Directions for this task
Where does the string "sfecla" appear in the records? Copy every line that contains it.

[Records from a collection]
════

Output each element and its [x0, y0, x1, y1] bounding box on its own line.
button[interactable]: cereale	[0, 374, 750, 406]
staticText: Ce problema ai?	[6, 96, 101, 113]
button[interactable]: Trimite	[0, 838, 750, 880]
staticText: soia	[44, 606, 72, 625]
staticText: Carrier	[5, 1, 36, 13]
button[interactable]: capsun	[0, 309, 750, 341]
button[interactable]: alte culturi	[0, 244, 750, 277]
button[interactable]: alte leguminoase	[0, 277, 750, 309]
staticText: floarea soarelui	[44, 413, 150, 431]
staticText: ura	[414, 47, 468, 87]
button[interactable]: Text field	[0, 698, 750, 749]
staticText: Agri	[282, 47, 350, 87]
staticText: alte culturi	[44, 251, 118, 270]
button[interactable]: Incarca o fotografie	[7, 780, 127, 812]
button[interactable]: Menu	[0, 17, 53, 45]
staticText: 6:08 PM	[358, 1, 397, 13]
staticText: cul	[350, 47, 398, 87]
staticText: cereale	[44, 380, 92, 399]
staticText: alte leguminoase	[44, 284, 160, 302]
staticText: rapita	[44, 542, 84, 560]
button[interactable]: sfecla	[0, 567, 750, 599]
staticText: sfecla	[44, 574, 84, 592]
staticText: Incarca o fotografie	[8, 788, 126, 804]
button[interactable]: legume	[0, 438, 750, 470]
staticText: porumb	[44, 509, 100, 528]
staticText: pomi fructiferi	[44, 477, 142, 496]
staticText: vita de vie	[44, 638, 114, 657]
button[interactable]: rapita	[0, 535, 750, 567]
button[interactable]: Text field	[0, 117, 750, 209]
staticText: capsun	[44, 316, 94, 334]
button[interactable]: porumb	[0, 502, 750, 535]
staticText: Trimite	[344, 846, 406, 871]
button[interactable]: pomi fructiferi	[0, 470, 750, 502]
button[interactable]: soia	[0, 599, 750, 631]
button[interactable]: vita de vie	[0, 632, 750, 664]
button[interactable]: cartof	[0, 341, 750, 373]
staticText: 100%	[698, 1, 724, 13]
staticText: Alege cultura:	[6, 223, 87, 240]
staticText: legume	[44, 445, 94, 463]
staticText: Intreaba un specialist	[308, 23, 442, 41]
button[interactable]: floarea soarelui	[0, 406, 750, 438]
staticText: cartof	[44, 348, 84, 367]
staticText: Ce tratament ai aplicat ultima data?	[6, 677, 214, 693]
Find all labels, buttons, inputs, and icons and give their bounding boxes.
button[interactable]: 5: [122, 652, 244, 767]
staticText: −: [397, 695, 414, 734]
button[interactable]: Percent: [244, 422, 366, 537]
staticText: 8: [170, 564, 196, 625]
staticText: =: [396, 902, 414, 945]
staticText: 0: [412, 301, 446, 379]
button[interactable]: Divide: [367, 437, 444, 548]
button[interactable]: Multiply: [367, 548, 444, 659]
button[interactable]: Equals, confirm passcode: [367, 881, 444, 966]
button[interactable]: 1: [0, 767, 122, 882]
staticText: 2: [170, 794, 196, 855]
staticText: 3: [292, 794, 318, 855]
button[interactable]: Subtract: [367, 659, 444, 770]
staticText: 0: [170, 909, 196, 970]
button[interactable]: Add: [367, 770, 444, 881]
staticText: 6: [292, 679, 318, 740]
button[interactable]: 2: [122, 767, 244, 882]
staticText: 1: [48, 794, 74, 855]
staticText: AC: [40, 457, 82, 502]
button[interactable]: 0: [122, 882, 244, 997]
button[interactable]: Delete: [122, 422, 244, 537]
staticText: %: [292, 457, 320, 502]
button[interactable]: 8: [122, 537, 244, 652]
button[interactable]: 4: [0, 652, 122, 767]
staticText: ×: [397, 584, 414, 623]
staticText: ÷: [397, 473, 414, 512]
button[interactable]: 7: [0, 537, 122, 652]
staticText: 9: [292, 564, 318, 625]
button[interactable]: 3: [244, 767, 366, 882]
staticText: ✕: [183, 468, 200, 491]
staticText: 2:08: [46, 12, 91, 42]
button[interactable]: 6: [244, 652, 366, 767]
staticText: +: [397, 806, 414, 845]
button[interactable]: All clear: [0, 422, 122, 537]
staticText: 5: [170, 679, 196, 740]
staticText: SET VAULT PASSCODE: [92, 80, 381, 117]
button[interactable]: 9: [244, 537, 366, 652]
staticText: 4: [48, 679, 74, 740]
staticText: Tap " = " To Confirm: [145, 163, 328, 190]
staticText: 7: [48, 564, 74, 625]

════

Exercise output
button[interactable]: sfecla	[0, 567, 750, 599]
staticText: sfecla	[44, 574, 84, 592]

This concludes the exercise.